The Prime Minister was quick to comment on this, but slow to respond to the "Muslim Ban". Was personal antipathy involved?

Theresa May has been accused of acting out of “revenge” after she condemned the National Trust and Cadbury for dropping the word “Easter” from this year’s Easter Egg Hunt.

May described the move as “absolutely ridiculous”, and an affront to a “very important festival” for Christians worldwide. But neither Cadbury nor the National Trust have dropped the word “Easter” from the Easter Egg Hunt.

Cadbury’s website promoting the occasion features the word Easter 14 times and their press release announcing this year’s quest for chocolate features the E-word seven times. They even have a website promoting it with the word “Easter” in the address.
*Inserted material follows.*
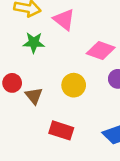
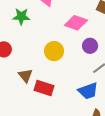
brown triangle: (34, 96) -> (26, 76), moved

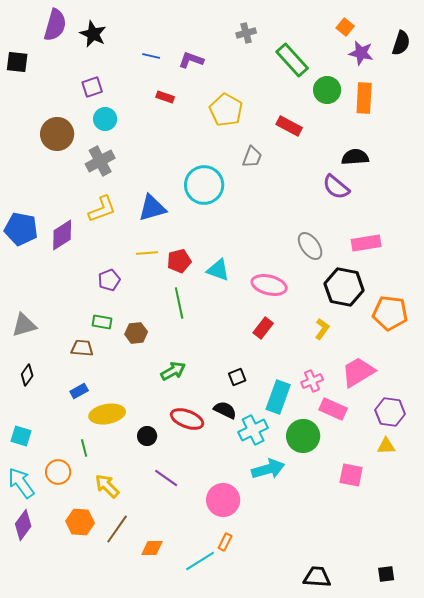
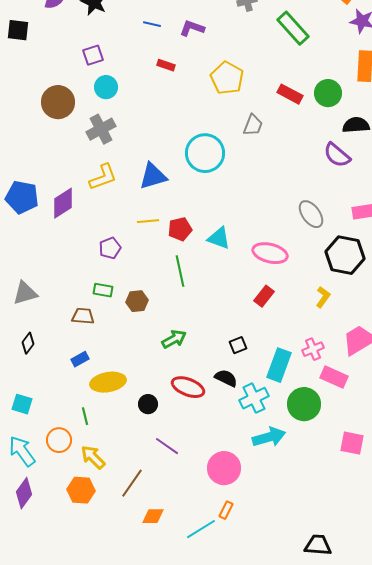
green circle: (327, 90) -> (328, 93), moved
yellow arrow: (107, 486) -> (93, 457), moved
brown line: (117, 529) -> (132, 483), moved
As for the National Trust, their announcement of the hunt features the word Easter a further seven times.

May’s rushed statement is in contrast to her usual methodical approach, which is to marshal the facts and then deliver a statement. May took more than 24 hours to comment on Donald Trump’s Muslim ban, and denied journalists a response three times at her press conference. But she commented in a little over an hour on the Cadbury affair.

Civil servants and former special advisers believe that May’s swift response is due to her longstanding antipathy to Helen Ghosh, the National Trust's director-general, with whom she clashed when Ghosh was permanent secretary at the Home Office and May was Home Secretary. (Ghosh left the Home Office in 2012 to take up her current role running the National Trust.)

Civil servants also believe that another Helen, Helen Bower-Easton - who was Downing Street’s official spokesperson under David Cameron and May - was ostracised by May's team due to her perceived closeness to Cameron. (Bower-Easton has since left to head up communications at the Foreign and Commonwealth Office.)

One well-placed source complained that Cameron-era permanent officials had “the mark of Cain” on them in the eyes of the new administration. Another former special adviser said that May was “obsessed with revenge”. A senior figure described the new Downing Street set-up as “thin-skinned”. “The fact is she hates Helen, which is why this has happened,” another Whitehall insider claims.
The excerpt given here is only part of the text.